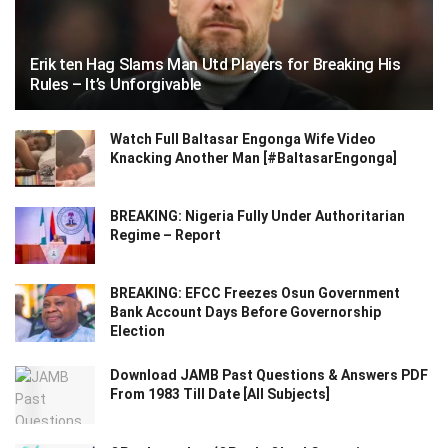
Erik ten Hag Slams Man Utd Players for Breaking His
Rules – It’s Unforgivable
Watch Full Baltasar Engonga Wife Video
Knacking Another Man [#BaltasarEngonga]
BREAKING: Nigeria Fully Under Authoritarian
Regime – Report
BREAKING: EFCC Freezes Osun Government
Bank Account Days Before Governorship
Election
Download JAMB Past Questions & Answers PDF
From 1983 Till Date [All Subjects]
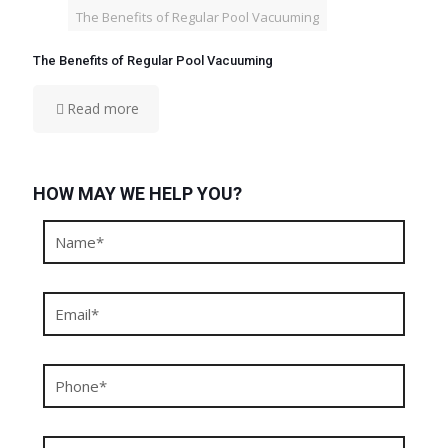
The Benefits of Regular Pool Vacuuming
The Benefits of Regular Pool Vacuuming
Read more
HOW MAY WE HELP YOU?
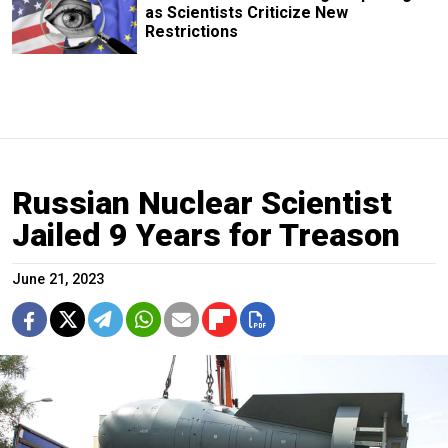
as Scientists Criticize New
Restrictions
Russian Nuclear Scientist
Jailed 9 Years for Treason
June 21, 2023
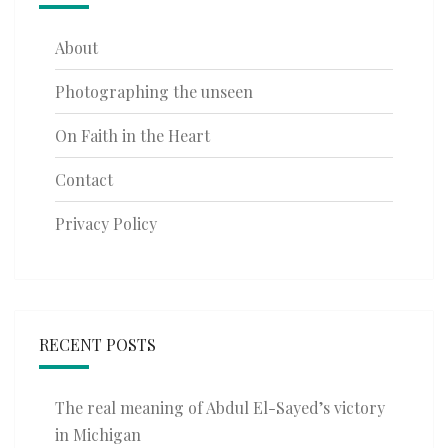
About
Photographing the unseen
On Faith in the Heart
Contact
Privacy Policy
RECENT POSTS
The real meaning of Abdul El-Sayed’s victory
in Michigan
=======
● INSTRUCTIONS FOR THE TASK
Every entry, exactly as written: transcribe it, passing over any pictures.

● ANSWER TO THE EXERCISE
Erik ten Hag Slams Man Utd Players for Breaking His
Rules – It’s Unforgivable
Watch Full Baltasar Engonga Wife Video
Knacking Another Man [#BaltasarEngonga]
BREAKING: Nigeria Fully Under Authoritarian
Regime – Report
BREAKING: EFCC Freezes Osun Government
Bank Account Days Before Governorship
Election
Download JAMB Past Questions & Answers PDF
From 1983 Till Date [All Subjects]
The Benefits of Regular Pool Vacuuming
The Benefits of Regular Pool Vacuuming
Read more
HOW MAY WE HELP YOU?
as Scientists Criticize New
Restrictions
Russian Nuclear Scientist
Jailed 9 Years for Treason
June 21, 2023
About
Photographing the unseen
On Faith in the Heart
Contact
Privacy Policy
RECENT POSTS
The real meaning of Abdul El-Sayed’s victory
in Michigan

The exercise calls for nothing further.